If you check your FICO credit score, which is the method most commonly used by lenders, you'll see a number between 300 and 850. Higher scores are better, and scores in the range of 500-800 are most commonly seen.
Now, if you just want "good credit," it's not too hard to figure out how to get there. Pay your bills on time, don't borrow more than you can afford to pay back, and don't max out your credit cards, and your score should definitely fit into the "good" range.
But what if "good" isn't enough for you? Is there such a thing as a perfect credit score? And if so, how can you get there?
Is there such a thing?
Well, yes, but very few people are even capable of achieving it. According to one report, just 0.5% of consumers could theoretically achieve an 850, but the actual number of consumers who do is very small. In other words, for the vast majority of consumers, an 850 isn't possible -- even if they do everything right.
In fact, a perfect 850 is so rare that those who do have a perfect score often are the subject of news stories.
One person who achieved a perfect score shed some light on how he got there. He said that in his pursuit of a perfect 850, he watched his credit score like a hawk, obsessed over his credit card statement and reporting dates, and almost never applied for new credit. He also kept a small (non-zero) balance on his credit cards and says that paying down his mortgage was a big factor for his score.
Know what your score is made of
The actual FICO scoring formula is and always has been a closely guarded secret. Plus, the formula is updated fairly regularly, making it impossible to pinpoint the impact of any individual piece of information on your credit report.
However, the Fair Isaac Corporation, the creator of the FICO scoring model, does shed some light onto the relative weights of certain types of information.
The largest part of your credit score is "payment history," which makes up 35% of your total score. And this category is simple enough to master: just pay your bills on time and consistently.
Some of the other categories are not so straightforward. For example, "amounts owed" which counts for 30% sounds like your score will suffer if you have high loan and credit card balances, however this is not necessarily true. "Amounts owed" refers to the amount of your balances relative to your available credit.
For instance, if you have $2,000 in credit card debt and have total credit limits of $5,000, you are using 40% of your available credit.

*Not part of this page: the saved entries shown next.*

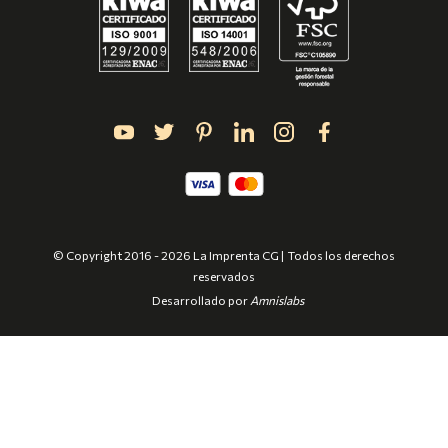
© Copyright 2016 - 2026 La Imprenta CG | Todos los derechos
reservados
Desarrollado por
Amnislabs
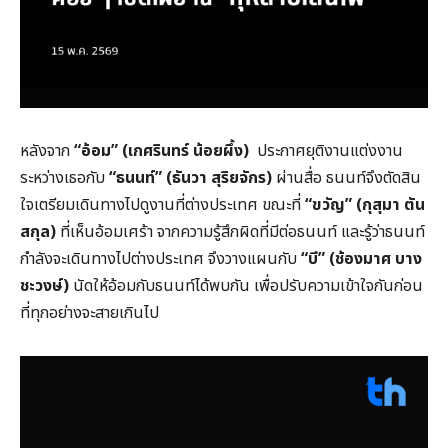
หลังจาก
“
อ้อม
”
(เกศรินทร์ น้อยผึ้ง)
ประกาศยุติงานแต่งงาน
ระหว่างเธอกับ
“
ธนนท์
”
(ธันวา สุริยจักร)
ผ่านสื่อ ธนนท์จึงตัดสิน
ใจเตรียมเดินทางไปดูงานที่ต่างประเทศ ขณะที่
“
ขวัญ
”
(กุสุมา ตัน
สกุล)
ที่เห็นอ้อมเศร้า จากความรู้สึกผิดที่มีต่อธนนท์ และรู้ว่าธนนท์
กำลังจะเดินทางไปต่างประเทศ จึงวางแผนกับ
“
บี
”
(ช้องมาศ บาง
ชะวงษ์)
นัดให้อ้อมกับธนนท์ได้พบกัน เพื่อปรับความเข้าใจกันก่อน
ที่ทุกอย่างจะสายเกินไป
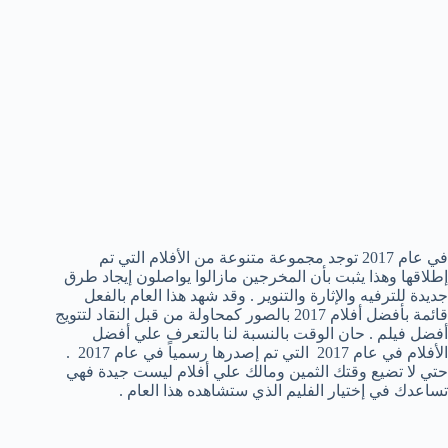
في عام 2017 توجد مجموعة متنوعة من الأفلام التي تم
إطلاقها وهذا يثبت بأن المخرجين مازالوا يواصلون إيجاد طرق
جديدة للترفيه والإثارة والتنوير . وقد شهد هذا العام بالفعل
قائمة بأفضل أفلام 2017 بالصور كمحاولة من قبل النقاد لتتويج
أفضل فيلم . حان الوقت بالنسبة لنا بالتعرف علي أفضل
الأفلام في عام 2017 التي تم إصدرها رسمياً في عام 2017 .
حتي لا تضيع وقتك الثمين ومالك علي أفلام ليست جيدة فهي
تساعدك في إختيار الفليم الذي ستشاهده هذا العام .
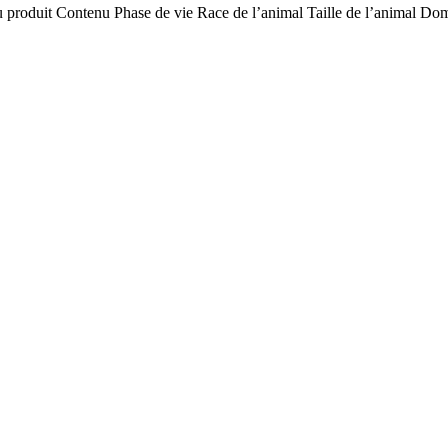
u produit
Contenu
Phase de vie
Race de l’animal
Taille de l’animal
Doma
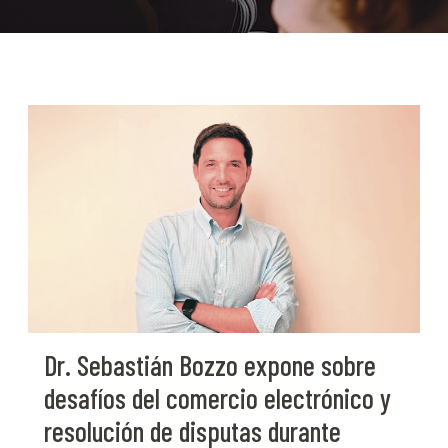
Dr. Sebastián Bozzo expone sobre
desafíos del comercio electrónico y
resolución de disputas durante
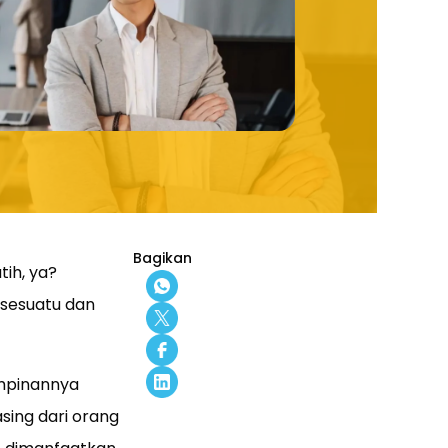
Bagikan
ih, ya?
 sesuatu dan
impinannya
ing dari orang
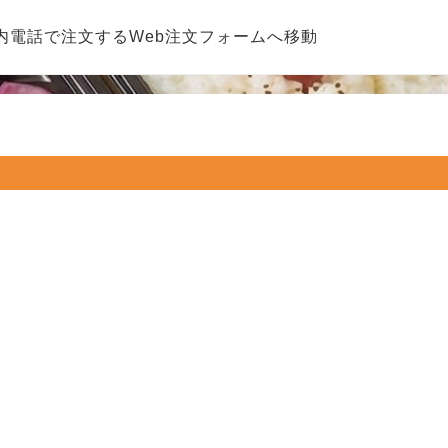
内
電話で注文する
Web注文フォームへ移動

On the other hand, if you owe $15,000 in credit card debt, but have combined credit limits of $75,000, you are only using 20% of your available credit.
The rest of your score comes from "types of credit used" which counts for 10% and gives you points for having a healthy mix of different credit types, such as a mortgage, auto loan, credit cards, etc. "New credit" takes into consideration how many of your accounts are new and how many times you have applied for credit recently, and makes up 10% of your score.
And finally, "length of credit history" accounts for the remaining 15% of your score and takes into account such factors as the average age of your open credit accounts and the age of your oldest credit account. For a more detailed description of what goes into each category, check out myfico.com.
Learn from the habits of "high achievers"
In addition to making public the weights of different categories, the FICO people also share some statistics about their highest achievers. These aren't people with "perfect" scores, but those in the upper tier with scores above 800, well into the realm of "excellent" credit.
For example, those consumers with the highest scores tend to keep their accounts open for a while. The average account age is 11 years, with the oldest account opened 25 years ago. And, the average high achiever uses just 7% of their total credit limit, and 96% have absolutely no late payments on their credit history.
Don't focus on being perfect
The best piece of advice I can give is that you shouldn't get too hung up on achieving a "perfect" score. Sure, there are some bragging rights to be had by seeing an "850" on your credit report, but there are few other benefits.
A credit score in the 800s will put you in the top 13% of U.S. consumers and will allow you to qualify for pretty much anything you want to buy, provided your income and employment situation are sufficient.
So while it makes complete sense to aim for a very high score, trying to achieve a "perfect" credit score is a very difficult goal, and one without many tangible benefits.